The world isn’t a flat rectangle.
We’ve got to the stage where most people accept this. It’s especially easy in New Zealand, where we know you can fly in a wide variety of directions and still end up in Europe after about the same time in the air.
Since the world isn’t a flat rectangle, all flat rectangular maps have to be badly wrong somehow. Recently, Boston public schools have shifted from the badly-wrong Mercator projection to the differently-wrong Gall-Peters projection. That’s probably a good thing, but the coverage has been playing to some urban myths about maps.
The Mercator projection makes countries far from the equator look bigger than they are relative to countries near the equator. The myth is that this is why Europeans adopted it, to make Europe look big. To start with, the myth doesn’t make a lot of sense: even when we stipulate European ego and intellectual dishonesty, we’re left with the question of why they’d want to make their colonial conquests look small. When the British boasted of an empire ‘on which the sun never sets’ they weren’t trying to make the British Isles look big. Anyone who knows a fisher, knows that “it was this big” isn’t typically an understatement.
More importantly, there’s a good reason for the Mercator projection. If you sail a ship along a constant compass bearing (as you do), your course is a straight line on the Mercator projection. It’s the only rectangular projection where this is true. Back in the day, that was a life-saving piece of navigation tech.
Because all flat maps have to lie, being perfect for compass navigation means the Mercator projection has to really suck for some other map features. It’s really bad at area. The Gall-Peters projection is perfect for area. Of course, being perfect for area means the Gall-Peters projection has to really suck in some other ways. It distorts shape really badly, and it distorts geopolitics pretty badly, too.
People who work with maps mostly think there are better compromises: either giving up on longitude lines being straight, or trading off area distortion and shape distortion, or allowing for gaps cut into the oceans. XKCD, as usual, has a good take.
It is strange, though, that Google has forced the world into “Web Mercator” as a standard online projection. Few people use Google Maps to plan long sailing voyages.
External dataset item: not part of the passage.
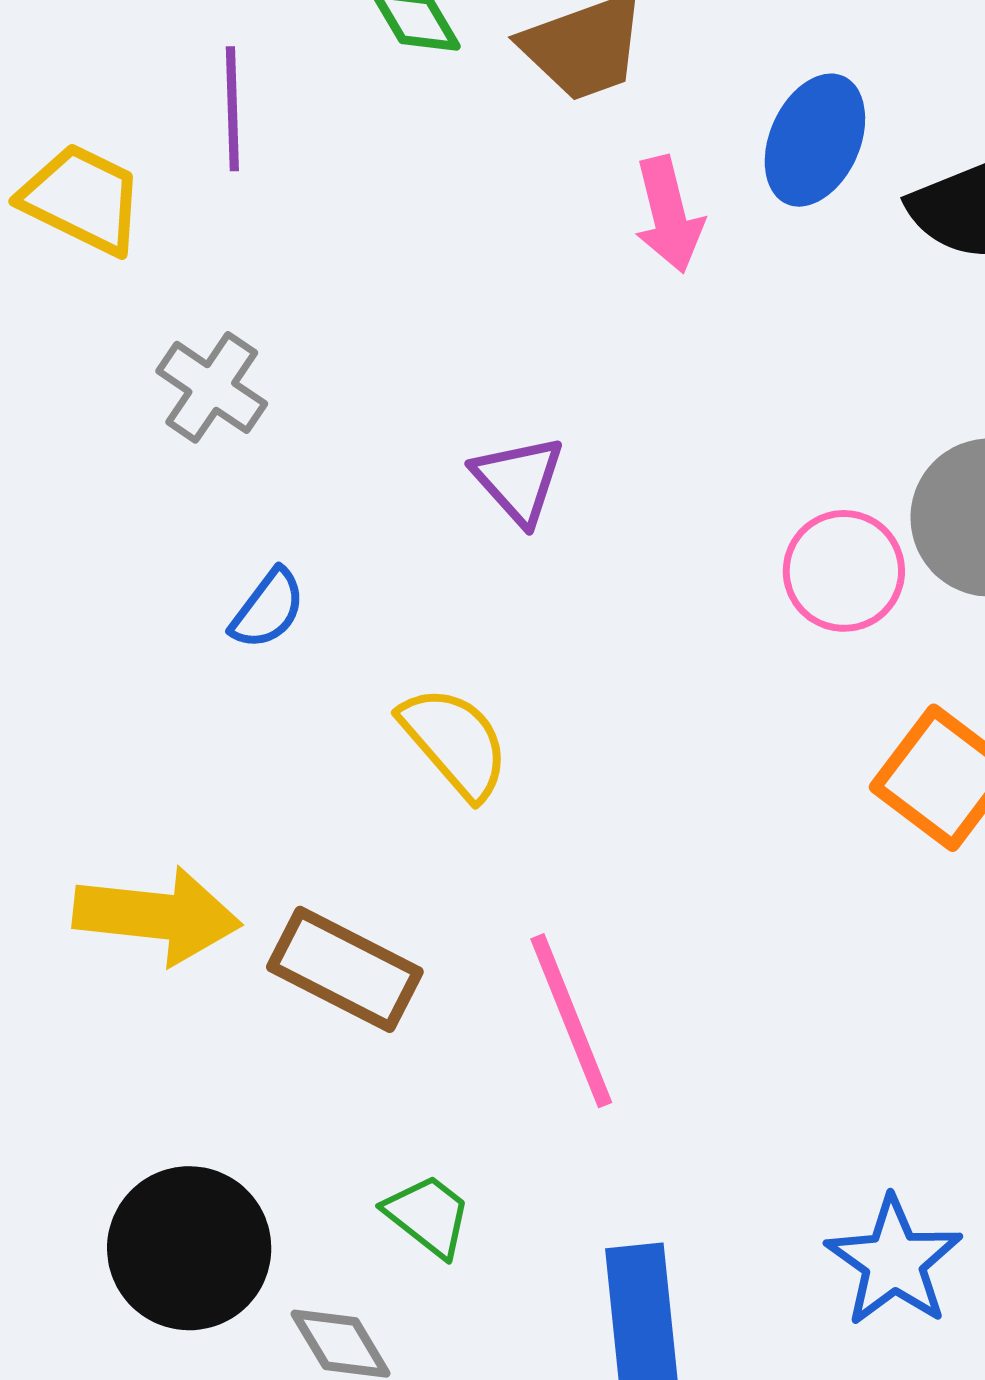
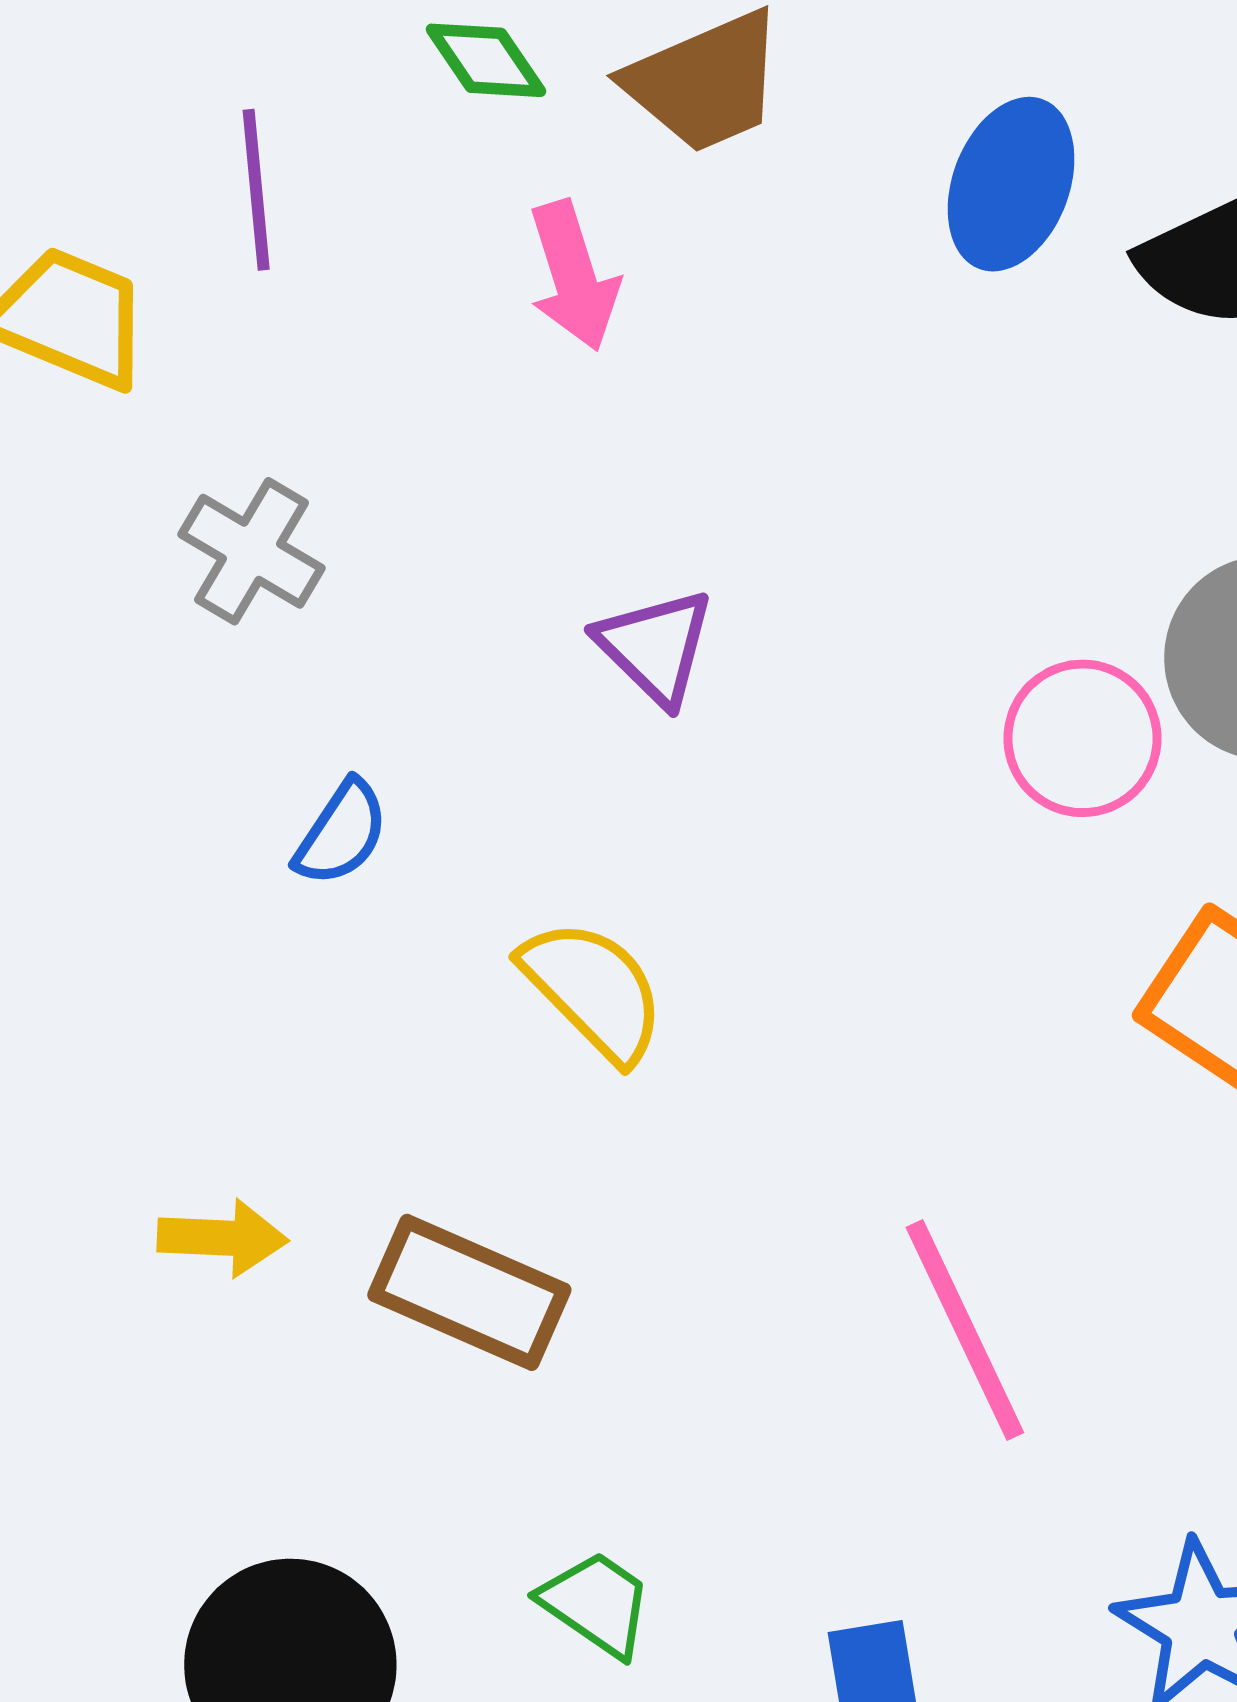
pink arrow: (669, 215) -> (574, 276), moved
yellow arrow: (157, 916) -> (223, 1238), size x0.6
pink line: (571, 1021) -> (965, 1330), moved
It would be simpler as well as arguably more accurate to use the Plate Carrée projection where vertical and horizontal coordinates map on to latitude and longitude. [Update: it turns out I’m completely wrong here. Web Mercator is important if you want to preserve shape in small areas, and if you also want nice rectangular nesting of map tiles. Which you do. So just use Google Earth for continent-scale maps.]
One bonus of all the bizarre projections we have is to make some nice homework exercises in differential topology: work out what the implied distance metric is on the projected space, or derive the formulas for straight lines.